Rock hiccupped.  “I do now.  I’m the campaign manager.”

“No, you’re not.  Because there is no campaign.  At least not here.”  Lucy looked from Rock to her husband and sighed.  “This isn’t going to be one of those things that just goes away, is it?”

“Not likely,” Jacob said.

“Fine.  First off, no company property or resources are to be used.  Set up your office elsewhere.  If you need time off, though, you can have it.”

“Really, honey?  Thanks,” Jacob said.  “You’re the best.”

“Yeah.  It’s not like you really do anything around here anyway.  Second, do you guys have anything resembling a plan?”

Jacob and Rock looked at each other.  “We hadn’t really gotten past the phones and coffee cups,” Jacob said.

“It was my idea to put whiskey in the cups,” Rock said, beaming with pride.

“That’s why you’re the campaign manager,” Jacob said as the two fist bumped.

“Do you have anything?  A slogan, a platform?”

“Yes.  I came up with a slogan this morning,” Jacob said excitedly.  He paused for dramatic effect.  “Hillary…is Hitler.”

Lucy stared at him for a few, long, moments.  “Hitler?”

“Brilliant, isn’t it?” Jacob said, failing to pick up on Lucy’s not so subtle body language.  “It’s alliterative, and people don’t like Hitler.  If I compare the two of them, people won’t like her.”

“Yeah…I’m not sure comparing someone to Hitler is the way to go.”

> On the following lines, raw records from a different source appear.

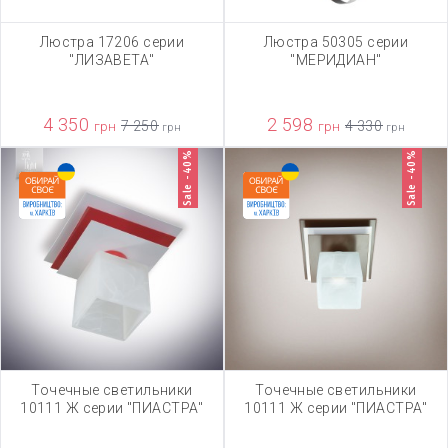
Люстра 17206 серии
Люстра 50305 серии
"ЛИЗАВЕТА"
"МЕРИДИАН"
4 350
2 598
грн
7 250
грн
4 330
грн
грн
Sale -40%
Sale -40%
Точечные светильники
Точечные светильники
10111 Ж серии "ПИАСТРА"
10111 Ж серии "ПИАСТРА"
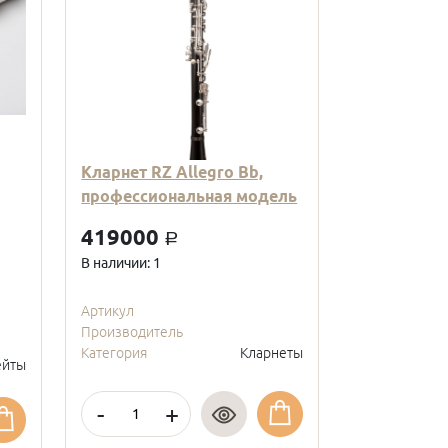
Кларнет RZ Allegro Bb,
Кларнет Вв
профессиональная модель
пластиковы
модель, с
419000
a
покрытие, 
В наличии: 1
95000
a
В наличии: 2
Артикул
Производитель
Артикул
Категория
Кларнеты
Производите
йты
Категория
-
+
-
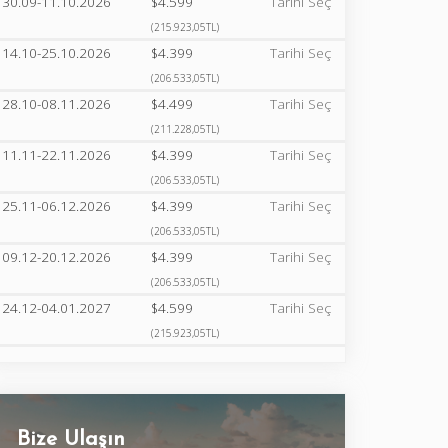
30.09-11.10.2026
$4.599
Tarihi Seç
(215.923,05TL)
14.10-25.10.2026
$4.399
Tarihi Seç
(206.533,05TL)
28.10-08.11.2026
$4.499
Tarihi Seç
(211.228,05TL)
11.11-22.11.2026
$4.399
Tarihi Seç
(206.533,05TL)
25.11-06.12.2026
$4.399
Tarihi Seç
(206.533,05TL)
09.12-20.12.2026
$4.399
Tarihi Seç
(206.533,05TL)
24.12-04.01.2027
$4.599
Tarihi Seç
(215.923,05TL)
Bize Ulaşın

“You think people like Hitler?”

“I think it just makes you look crazy.”


“You know what, let’s just table the Hitler conversation for now.  Let’s take this step by step, alright?” Lucy said, clapping her hands.  “So, step one is?”

Jacob shrugged.  “If you’re scrapping Hitler comparisons, I’m at a loss.  That was kind of the one thing we had going for us.”

“Right.  Step one, give everyone back their phones.  Think you two can manage that?”

“Maybe.  I think we can,” Jacob said slowly.  “Except for David.  He’s a dick.  Fuck him and fuck his phone.”

“Right, so give me David’s phone.  I’ll give it to him,” Lucy said.  “Then step two, I want you two to clean up the coffee cups in here.”

“Whiskey cups.”

“Whatever cups.  Just get rid of them.  Alright?”

Jacob and Rock sighed.  “Fine.”

“Good.  Then after that, take the rest of the day and look for a proper office.  Hell, take the week.  Whatever,” Lucy said.  “Just find some place that isn’t here, isn’t company property, and get your office set up.”

“Okay, then what?” Jacob asked.

“Baby steps, Jacob.  Just focus on what I’ve laid out before you.  Once you manage to get all this taken care of, tell me.  We’ll take it from there.”